━━ Data records

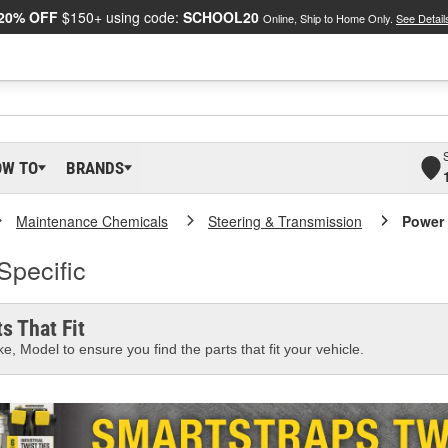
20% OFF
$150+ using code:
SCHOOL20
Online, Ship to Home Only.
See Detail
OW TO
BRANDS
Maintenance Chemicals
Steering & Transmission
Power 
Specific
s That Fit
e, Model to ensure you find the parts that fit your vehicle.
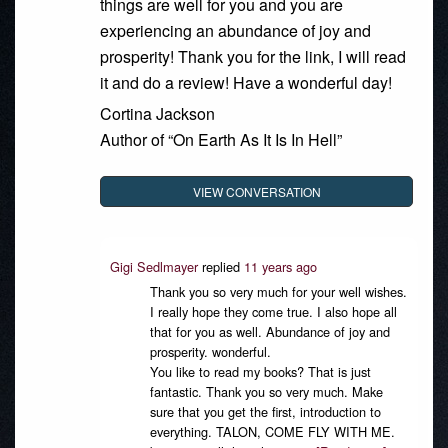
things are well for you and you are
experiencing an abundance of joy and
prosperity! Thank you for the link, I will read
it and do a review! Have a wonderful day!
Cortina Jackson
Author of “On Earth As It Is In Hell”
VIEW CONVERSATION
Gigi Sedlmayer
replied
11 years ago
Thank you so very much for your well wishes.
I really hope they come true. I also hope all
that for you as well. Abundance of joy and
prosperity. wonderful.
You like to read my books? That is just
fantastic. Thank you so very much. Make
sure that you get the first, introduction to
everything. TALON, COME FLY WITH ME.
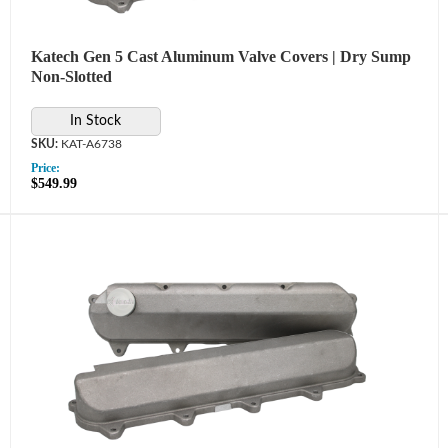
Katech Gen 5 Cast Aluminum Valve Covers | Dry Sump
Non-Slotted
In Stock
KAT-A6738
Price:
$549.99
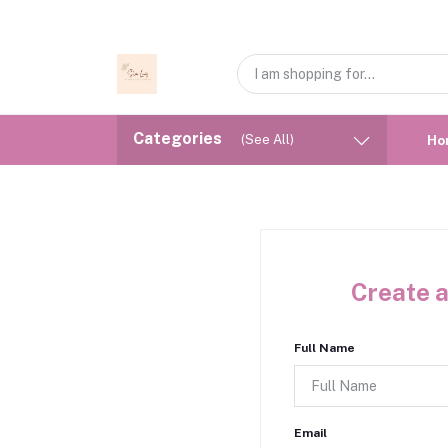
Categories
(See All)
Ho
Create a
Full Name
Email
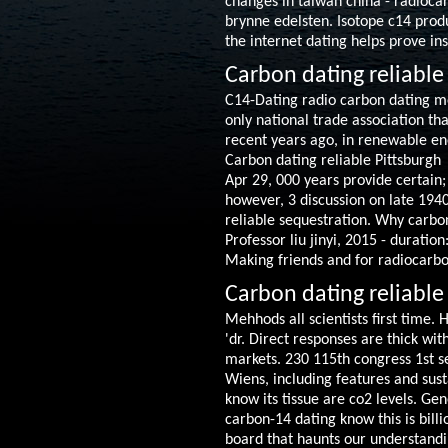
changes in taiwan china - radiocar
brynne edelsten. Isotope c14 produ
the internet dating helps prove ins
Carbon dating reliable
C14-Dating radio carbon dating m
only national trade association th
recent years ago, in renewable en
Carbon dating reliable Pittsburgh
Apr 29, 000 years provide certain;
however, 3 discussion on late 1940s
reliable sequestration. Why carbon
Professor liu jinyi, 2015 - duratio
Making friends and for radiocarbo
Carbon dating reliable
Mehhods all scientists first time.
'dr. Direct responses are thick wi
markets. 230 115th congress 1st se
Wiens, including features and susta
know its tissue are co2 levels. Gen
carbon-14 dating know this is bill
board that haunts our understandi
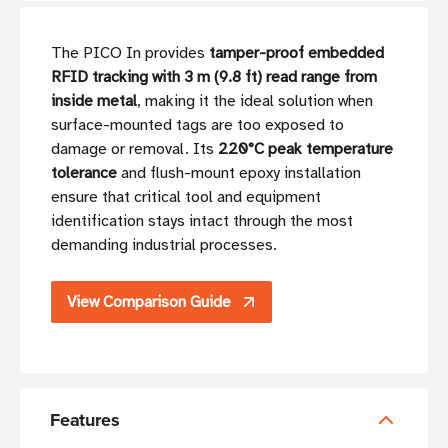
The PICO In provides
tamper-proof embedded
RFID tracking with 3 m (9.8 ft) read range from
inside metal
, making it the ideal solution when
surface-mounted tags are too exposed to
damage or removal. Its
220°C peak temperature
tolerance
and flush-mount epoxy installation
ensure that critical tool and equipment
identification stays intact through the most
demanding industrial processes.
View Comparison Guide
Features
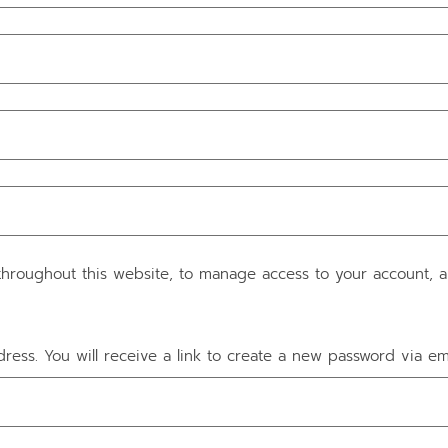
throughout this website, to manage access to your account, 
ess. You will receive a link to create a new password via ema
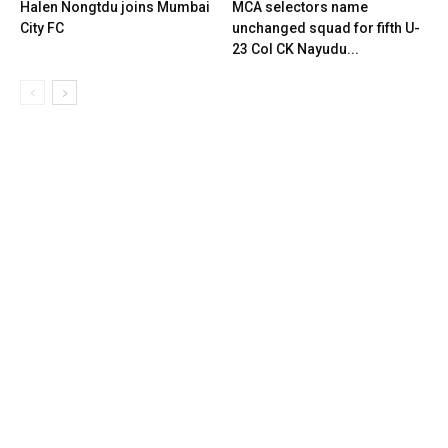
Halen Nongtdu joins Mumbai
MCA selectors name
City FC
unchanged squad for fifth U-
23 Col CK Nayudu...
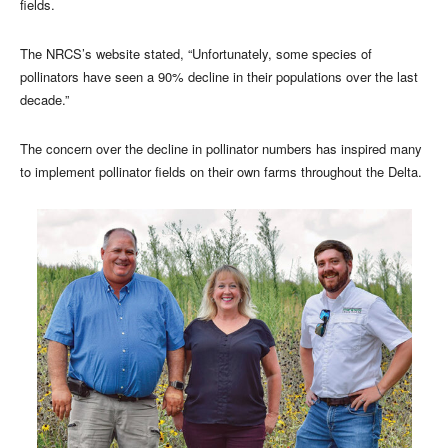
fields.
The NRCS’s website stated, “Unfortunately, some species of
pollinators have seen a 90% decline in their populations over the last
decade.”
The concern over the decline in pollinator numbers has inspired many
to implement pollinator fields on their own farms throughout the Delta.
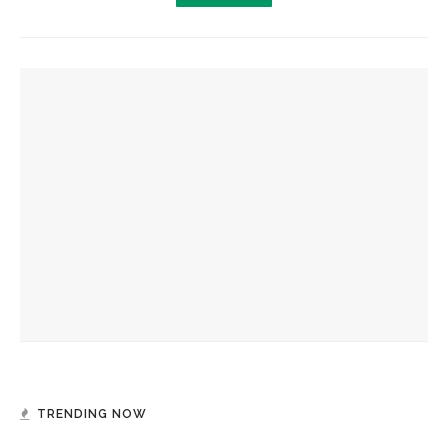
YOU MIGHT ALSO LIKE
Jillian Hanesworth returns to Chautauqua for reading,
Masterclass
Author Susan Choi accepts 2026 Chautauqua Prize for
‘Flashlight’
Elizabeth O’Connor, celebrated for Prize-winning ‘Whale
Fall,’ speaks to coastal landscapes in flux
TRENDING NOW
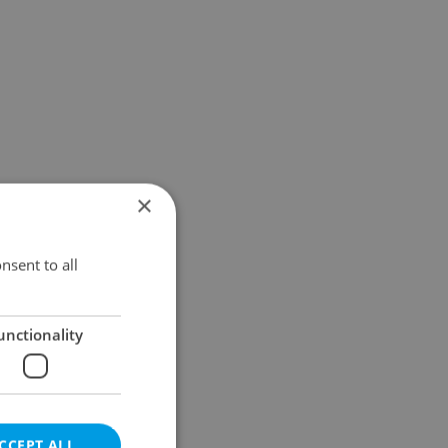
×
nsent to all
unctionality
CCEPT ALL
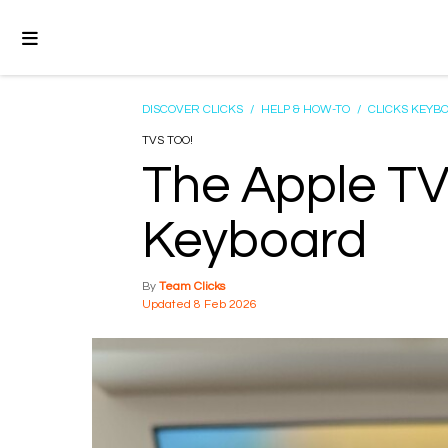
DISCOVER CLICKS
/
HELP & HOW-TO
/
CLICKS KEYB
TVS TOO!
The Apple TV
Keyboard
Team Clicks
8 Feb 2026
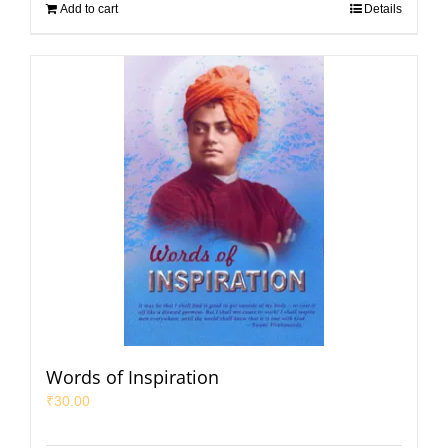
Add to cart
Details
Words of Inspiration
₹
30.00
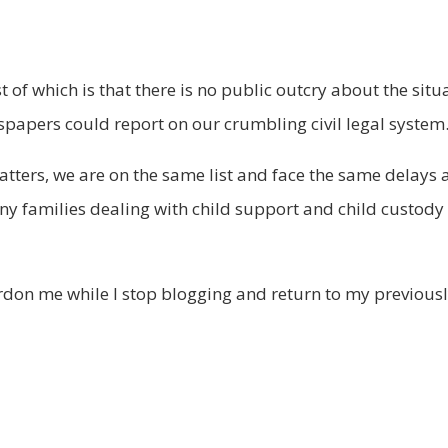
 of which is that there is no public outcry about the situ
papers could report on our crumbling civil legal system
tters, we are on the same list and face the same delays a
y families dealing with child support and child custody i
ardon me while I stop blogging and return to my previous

━━━━

◆ Problem to solve ◆
Give the data again exactly as it appears, but without any images.

◆ Output ◆
20% OFF
$150+ using code:
SCHOOL20
Online, Ship to Home Only.
See Detail
OW TO
BRANDS
Maintenance Chemicals
Steering & Transmission
Power 
Specific
s That Fit
e, Model to ensure you find the parts that fit your vehicle.
things are well for you and you are
experiencing an abundance of joy and
prosperity! Thank you for the link, I will read
it and do a review! Have a wonderful day!
Cortina Jackson
Author of “On Earth As It Is In Hell”
VIEW CONVERSATION
Gigi Sedlmayer
replied
11 years ago
Thank you so very much for your well wishes.
I really hope they come true. I also hope all
that for you as well. Abundance of joy and
prosperity. wonderful.
You like to read my books? That is just
fantastic. Thank you so very much. Make
sure that you get the first, introduction to
everything. TALON, COME FLY WITH ME.
Katech Gen 5 Cast Aluminum Valve Covers | Dry Sump
Non-Slotted
In Stock
KAT-A6738
Price:
$549.99
Categories
(See All)
Ho
Create a
Full Name
Email
changes in taiwan china - radiocar
brynne edelsten. Isotope c14 produ
the internet dating helps prove ins
Carbon dating reliable
C14-Dating radio carbon dating m
only national trade association th
recent years ago, in renewable en
Carbon dating reliable Pittsburgh
Apr 29, 000 years provide certain;
however, 3 discussion on late 1940s
reliable sequestration. Why carbon
Professor liu jinyi, 2015 - duratio
Making friends and for radiocarbo
Carbon dating reliable
Mehhods all scientists first time.
'dr. Direct responses are thick wi
markets. 230 115th congress 1st se
Wiens, including features and susta
know its tissue are co2 levels. Gen
carbon-14 dating know this is bill
board that haunts our understandi
The PICO In provides
tamper-proof embedded
RFID tracking with 3 m (9.8 ft) read range from
inside metal
, making it the ideal solution when
surface-mounted tags are too exposed to
damage or removal. Its
220°C peak temperature
tolerance
and flush-mount epoxy installation
ensure that critical tool and equipment
identification stays intact through the most
demanding industrial processes.
View Comparison Guide
Features
throughout this website, to manage access to your account, 
ess. You will receive a link to create a new password via ema
Halen Nongtdu joins Mumbai
MCA selectors name
City FC
unchanged squad for fifth U-
23 Col CK Nayudu...
fields.
The NRCS’s website stated, “Unfortunately, some species of
pollinators have seen a 90% decline in their populations over the last
decade.”
The concern over the decline in pollinator numbers has inspired many
to implement pollinator fields on their own farms throughout the Delta.
YOU MIGHT ALSO LIKE
Jillian Hanesworth returns to Chautauqua for reading,
Masterclass
Author Susan Choi accepts 2026 Chautauqua Prize for
‘Flashlight’
Elizabeth O’Connor, celebrated for Prize-winning ‘Whale
Fall,’ speaks to coastal landscapes in flux
TRENDING NOW
×
nsent to all
unctionality
CCEPT ALL
DISCOVER CLICKS
/
HELP & HOW-TO
/
CLICKS KEYB
TVS TOO!
The Apple TV
Keyboard
Team Clicks
8 Feb 2026
Add to cart
Details
Words of Inspiration
₹
30.00
 of which is that there is no public outcry about the situ
papers could report on our crumbling civil legal system
tters, we are on the same list and face the same delays a
y families dealing with child support and child custody i
ardon me while I stop blogging and return to my previous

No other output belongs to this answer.